Easy story, the boat was overpriced in 06 the dumbass broker kept telling him it takes time. Then the economy takes a dive and they reduce the price. Then the boat market falls more and it's still over priced. Still for sale because the price drop has not caught up with the market drop. The market is bad check out the Kaufman 46 in Michigan $39000 and no Body is interested. No interest in that boat just a example.


----------



## barefootnavigator (Mar 12, 2012)

Easy story continued, I'm a dumbass broker, client walks in and insists his 1979 Catalina 30 is worth 30K because he upgraded the bottom paint 20 years ago, wont listen to reason so I list it, 4 years later he has spread the news that I'm the worst broker in town. I sell properly priced boats in 2-6 months, on the same note I have boats I haven't shown in years. When a client walks in I ask if they want to sell their boat or hang a pretty picture on my wall. Its all so easy. FYI Boats are selling our last listed boat went into contract in 1 day.


----------



## hellosailor (Apr 11, 2006)

ctl, you and I both know you can't compare a Kaufman46 to a Pearson anything in terms of market and sales.

The Pearsons, all of them, are well-known, popular, in demand all over the country. The Kaufman? What, some oddball name semi-custom racer that no one has ever heard of? Old racers aren't competitive with new ones, so yeah, there's no resale market for them to racers. And usually they don't convert well to cruising. That Kaufman is also going to be a problem to transport, as it is wide enough to require wide-load permits if it goes by truck. With two mini-cockpits, you can't entertain and the six or eight foot wide steering wheel isn't going to make that any easier. The six feet wasted in the radical reverse transom also means the boat is really a 40'er with two tiny cockpits, there goes there cruising market entirely. And unless she has a wall full of trophies and a racing record to go with them? Right, no resale value in an old oddball racer at all. At the right price, in the right condition, she'd be a pretty toy for someone but that's still got ODDBALL written all over it.

The Kaufman? An oddball that has to be pushed. The Pearson? There are people out there every day looking for them. Big difference.
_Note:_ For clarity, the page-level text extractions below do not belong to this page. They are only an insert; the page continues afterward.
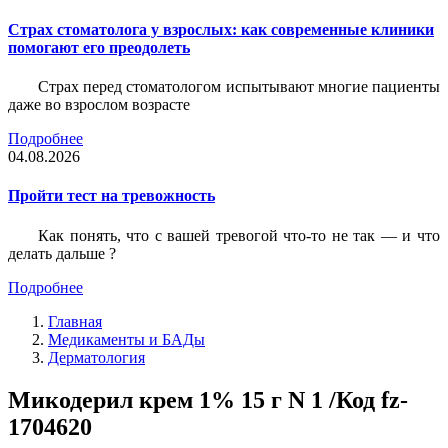
Страх стоматолога у взрослых: как современные клиники
помогают его преодолеть
Страх перед стоматологом испытывают многие пациенты
даже во взрослом возрасте
Подробнее
04.08.2026
Пройти тест на тревожность
Как понять, что с вашей тревогой что-то не так — и что
делать дальше ?
Подробнее
Главная
Медикаменты и БАДы
Дерматология
Микодерил крем 1% 15 г N 1 /Код fz-
1704620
Which is not to say the Kaufman isn't a pretty boat, just that it is NOT a commodity-grade one, in any usual way.


----------



## ctl411 (Feb 15, 2009)

Didn't say all brokers I have friends in the field. And yes your story is probably the more common one. Sorry if you took it as all. Yes boats priced right are selling .Stevens 47 list $89000 sold $60000.


----------



## ctl411 (Feb 15, 2009)

Google Kaufman not really a unknown. But yes it is a narrow market boat. The draft is killing it here.


----------



## eherlihy (Jan 2, 2007)

OK - I'll share some more of what I know, but not everything. I don't want to embarrass the seller, or the broker (any more than I have). It is neither of the boats that you mention (but you're close).

From what I understand, the owner received an unsolicited offer from a buyer in 2005. The offer was too good to walk away from, and the owner agreed to the asking price. The boat was hauled for a survey, and something happened to kill the deal.

When I first learned of this particular boat, in 2007, the price was roughly 170% of comparable boats, and it had been listed with a broker for almost 9 months (at least as far as I could tell - the trick is; when you see a boat listed in Yachtworld, click the "Print This Boat" link, and it will show you when the boat was listed AT THE CURRENT PRICE). Because I really wanted a Pearson 36-2 I followed this boat until I bought my O'day 35 in 2010.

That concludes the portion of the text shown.